Khansari conditioned any kind of economic interaction on long-term joint investment and stressed that following the removal of sanctions, "Iran won’t be a market for selling other countries’ consumer goods".

The TCCIMA chief and president of Czech Republic's Confederation of Industry and Transport, Jaroslav Hanak, signed a memorandum of understanding on importing 250 tractors from the Czech Republic.

"Privately-owned industries are the backbone of Czech economy," the European minister said in a separate meeting with Iran’s Minister of Industries, Mining and Trade Mohammad Reza Nematzadeh, adding that Prague and Tehran can cooperate in the manufacture of automobile and machinery as well as rail transportation.

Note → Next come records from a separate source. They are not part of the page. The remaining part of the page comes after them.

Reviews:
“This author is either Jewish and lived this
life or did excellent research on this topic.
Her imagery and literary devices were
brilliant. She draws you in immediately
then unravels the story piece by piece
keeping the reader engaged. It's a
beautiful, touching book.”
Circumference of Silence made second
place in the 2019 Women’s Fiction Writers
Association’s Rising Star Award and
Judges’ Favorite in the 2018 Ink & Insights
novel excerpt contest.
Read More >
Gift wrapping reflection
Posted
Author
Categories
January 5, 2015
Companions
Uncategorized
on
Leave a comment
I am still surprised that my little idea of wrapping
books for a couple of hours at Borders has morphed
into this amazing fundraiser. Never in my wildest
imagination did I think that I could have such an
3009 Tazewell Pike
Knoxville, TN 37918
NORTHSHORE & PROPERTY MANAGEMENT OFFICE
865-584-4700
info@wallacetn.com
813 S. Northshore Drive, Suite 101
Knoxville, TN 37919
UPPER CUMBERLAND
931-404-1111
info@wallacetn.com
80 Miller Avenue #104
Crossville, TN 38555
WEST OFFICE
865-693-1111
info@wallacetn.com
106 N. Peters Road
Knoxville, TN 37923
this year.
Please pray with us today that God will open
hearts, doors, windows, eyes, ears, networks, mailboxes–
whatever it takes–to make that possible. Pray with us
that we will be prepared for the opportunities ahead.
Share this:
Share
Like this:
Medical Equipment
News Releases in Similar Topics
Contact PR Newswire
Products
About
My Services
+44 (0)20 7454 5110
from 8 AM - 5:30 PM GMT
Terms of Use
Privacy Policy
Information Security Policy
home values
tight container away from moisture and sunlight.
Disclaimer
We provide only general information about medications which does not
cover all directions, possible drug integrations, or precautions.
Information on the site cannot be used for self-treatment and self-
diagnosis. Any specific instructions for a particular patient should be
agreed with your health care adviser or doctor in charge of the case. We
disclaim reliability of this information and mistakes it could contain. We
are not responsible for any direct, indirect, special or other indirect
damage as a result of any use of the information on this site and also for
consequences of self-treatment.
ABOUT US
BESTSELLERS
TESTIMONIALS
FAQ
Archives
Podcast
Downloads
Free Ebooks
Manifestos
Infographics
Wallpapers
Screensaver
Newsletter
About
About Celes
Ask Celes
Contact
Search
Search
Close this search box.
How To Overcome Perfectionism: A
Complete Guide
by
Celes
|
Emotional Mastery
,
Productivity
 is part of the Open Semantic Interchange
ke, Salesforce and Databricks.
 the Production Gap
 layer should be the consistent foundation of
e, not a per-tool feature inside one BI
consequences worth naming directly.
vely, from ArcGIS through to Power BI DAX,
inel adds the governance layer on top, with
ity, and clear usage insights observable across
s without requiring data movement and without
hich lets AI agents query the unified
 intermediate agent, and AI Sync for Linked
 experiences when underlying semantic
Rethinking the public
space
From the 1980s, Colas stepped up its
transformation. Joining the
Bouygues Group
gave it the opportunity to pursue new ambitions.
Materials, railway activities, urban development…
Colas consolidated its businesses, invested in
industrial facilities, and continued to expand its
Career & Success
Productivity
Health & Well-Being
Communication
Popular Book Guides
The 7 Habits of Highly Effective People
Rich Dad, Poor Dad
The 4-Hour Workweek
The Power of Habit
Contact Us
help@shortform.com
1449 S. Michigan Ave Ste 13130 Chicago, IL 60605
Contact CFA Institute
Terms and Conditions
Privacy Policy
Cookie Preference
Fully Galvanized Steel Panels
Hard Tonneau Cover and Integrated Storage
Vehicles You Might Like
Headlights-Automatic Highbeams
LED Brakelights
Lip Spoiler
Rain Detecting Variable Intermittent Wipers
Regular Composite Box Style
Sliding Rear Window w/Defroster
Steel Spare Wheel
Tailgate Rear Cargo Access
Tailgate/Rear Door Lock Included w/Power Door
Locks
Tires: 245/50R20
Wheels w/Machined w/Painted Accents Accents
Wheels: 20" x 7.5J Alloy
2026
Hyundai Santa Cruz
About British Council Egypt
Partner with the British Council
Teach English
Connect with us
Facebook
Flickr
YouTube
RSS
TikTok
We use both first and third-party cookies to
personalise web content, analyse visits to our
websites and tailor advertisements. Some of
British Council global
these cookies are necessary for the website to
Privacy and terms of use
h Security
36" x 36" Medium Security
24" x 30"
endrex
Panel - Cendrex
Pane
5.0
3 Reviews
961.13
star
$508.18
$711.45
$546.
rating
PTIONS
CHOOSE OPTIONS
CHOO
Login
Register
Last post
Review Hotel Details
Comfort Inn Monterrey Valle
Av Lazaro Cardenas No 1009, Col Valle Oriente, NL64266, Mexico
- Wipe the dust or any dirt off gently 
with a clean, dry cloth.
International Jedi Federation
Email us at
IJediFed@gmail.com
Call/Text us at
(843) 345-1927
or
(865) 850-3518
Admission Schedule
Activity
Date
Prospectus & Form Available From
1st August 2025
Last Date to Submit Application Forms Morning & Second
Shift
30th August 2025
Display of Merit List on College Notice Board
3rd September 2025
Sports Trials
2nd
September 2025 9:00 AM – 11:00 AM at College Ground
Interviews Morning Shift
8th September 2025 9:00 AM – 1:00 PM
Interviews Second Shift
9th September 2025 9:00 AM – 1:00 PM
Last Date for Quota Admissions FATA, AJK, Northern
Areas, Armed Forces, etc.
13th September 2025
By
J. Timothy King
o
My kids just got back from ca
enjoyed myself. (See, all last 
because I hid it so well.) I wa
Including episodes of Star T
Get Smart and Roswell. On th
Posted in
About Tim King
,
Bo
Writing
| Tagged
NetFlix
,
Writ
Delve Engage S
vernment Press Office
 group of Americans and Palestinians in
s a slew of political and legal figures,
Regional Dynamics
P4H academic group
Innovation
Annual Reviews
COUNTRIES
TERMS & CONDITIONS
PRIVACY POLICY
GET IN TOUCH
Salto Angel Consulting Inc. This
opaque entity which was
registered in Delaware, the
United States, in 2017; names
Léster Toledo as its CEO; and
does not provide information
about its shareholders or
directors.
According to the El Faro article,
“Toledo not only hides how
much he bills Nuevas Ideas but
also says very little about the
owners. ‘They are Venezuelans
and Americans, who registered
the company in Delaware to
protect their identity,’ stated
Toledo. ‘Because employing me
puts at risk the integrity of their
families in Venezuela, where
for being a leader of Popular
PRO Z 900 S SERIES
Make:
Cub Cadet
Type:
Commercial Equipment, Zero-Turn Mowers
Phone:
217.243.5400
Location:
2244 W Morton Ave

"Iran pursues long-term joint investments in the new economic climate after the implementation of the nuclear deal," Nematzadeh said, adding that electronics, automotive, machinery and equipment manufacturing industries are potential areas of cooperation.

"Iran is planning to renovate and develop its steel, copper and aluminum industries, and foreign partners can participate in these areas," he said.

In a meeting with Mladik on Monday, Oil Minister Bijan Namdar Zanganeh discussed grounds for cooperation in manufacturing oil equipment as well as crude and gas trade with the Czech minister.

"The Czech Republic is a powerful industrial country that can help us manufacture 10 essential pieces of equipment," Zanganeh was quoted as saying by Mehr News Agency.

He ruled out gas export to Prague through a pipeline, but said Iran is ready for long-term supply of liquefied natural gas to the Central European nation "if they show interest".

Zanganeh said Czech companies are also interested in building underground gas storage facilities and undertaking petrochemical projects, adding that "they can cooperate as investors, not contractors".

Mladek also met with Iran's Minister of Economy Ali Tayyebnia and First Vice President Es'haq Jahangiri on Monday.

According to the Czech Statistical Office, the European country’s economy grew by 4.7% in Q3 year-on-year, against a 4.5% expansion in the previous estimate of the end of November, and its growth reached 0.7% quarter-on-quarter, compared with 0.5% predicted for November end.   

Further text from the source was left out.